* DATASET EXTRACT
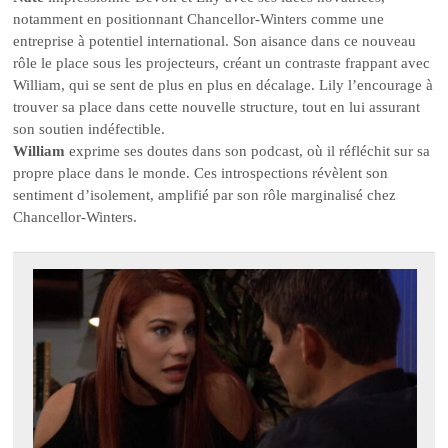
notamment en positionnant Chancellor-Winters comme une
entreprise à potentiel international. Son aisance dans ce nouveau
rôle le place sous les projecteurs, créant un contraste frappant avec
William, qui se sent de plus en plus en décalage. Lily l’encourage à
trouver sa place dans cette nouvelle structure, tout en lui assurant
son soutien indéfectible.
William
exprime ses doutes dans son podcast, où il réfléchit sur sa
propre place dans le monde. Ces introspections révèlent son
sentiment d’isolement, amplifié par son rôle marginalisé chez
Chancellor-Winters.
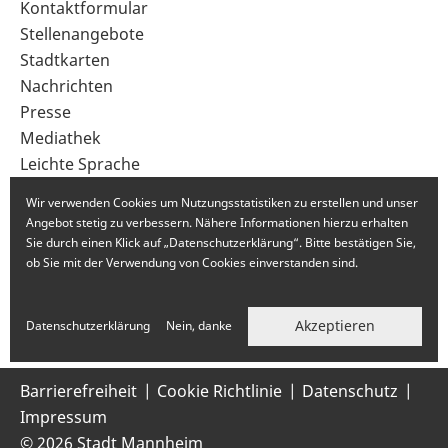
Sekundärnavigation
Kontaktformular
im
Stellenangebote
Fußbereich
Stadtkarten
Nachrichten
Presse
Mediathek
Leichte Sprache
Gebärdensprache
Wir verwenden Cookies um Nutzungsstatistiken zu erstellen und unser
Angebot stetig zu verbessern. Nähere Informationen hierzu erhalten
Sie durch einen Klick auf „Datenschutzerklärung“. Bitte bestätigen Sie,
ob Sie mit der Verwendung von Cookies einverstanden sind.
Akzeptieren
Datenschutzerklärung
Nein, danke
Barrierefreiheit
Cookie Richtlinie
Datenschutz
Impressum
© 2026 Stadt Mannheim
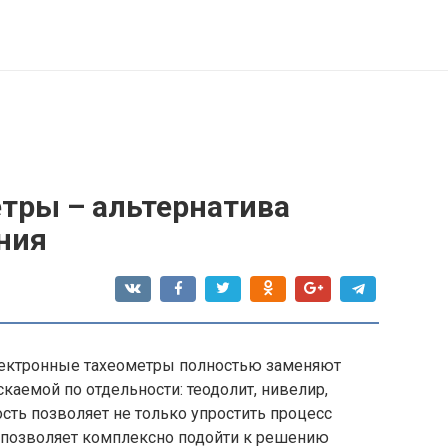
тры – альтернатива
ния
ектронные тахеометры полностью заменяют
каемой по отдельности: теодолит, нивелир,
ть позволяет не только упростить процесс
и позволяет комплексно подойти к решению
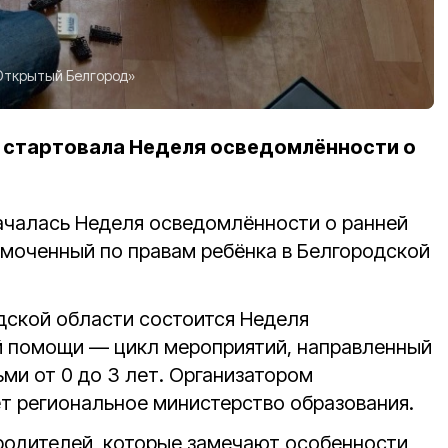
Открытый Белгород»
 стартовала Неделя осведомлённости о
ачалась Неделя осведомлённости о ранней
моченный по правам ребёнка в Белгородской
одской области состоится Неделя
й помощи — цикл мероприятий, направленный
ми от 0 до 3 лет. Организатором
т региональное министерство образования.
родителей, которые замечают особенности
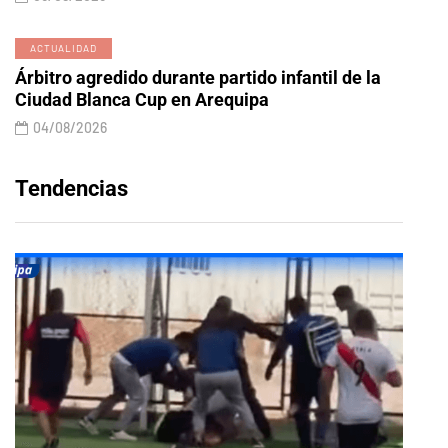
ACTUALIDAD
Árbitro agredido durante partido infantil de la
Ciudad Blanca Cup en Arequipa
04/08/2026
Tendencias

* YOUR INSTRUCTIONS
With all pictures left out, please transcribe exactly the lines from the start of the material through the line with "trouver sa place".

* EXERCISE SOLUTION
notamment en positionnant Chancellor-Winters comme une
entreprise à potentiel international. Son aisance dans ce nouveau
rôle le place sous les projecteurs, créant un contraste frappant avec
William, qui se sent de plus en plus en décalage. Lily l’encourage à
trouver sa place dans cette nouvelle structure, tout en lui assurant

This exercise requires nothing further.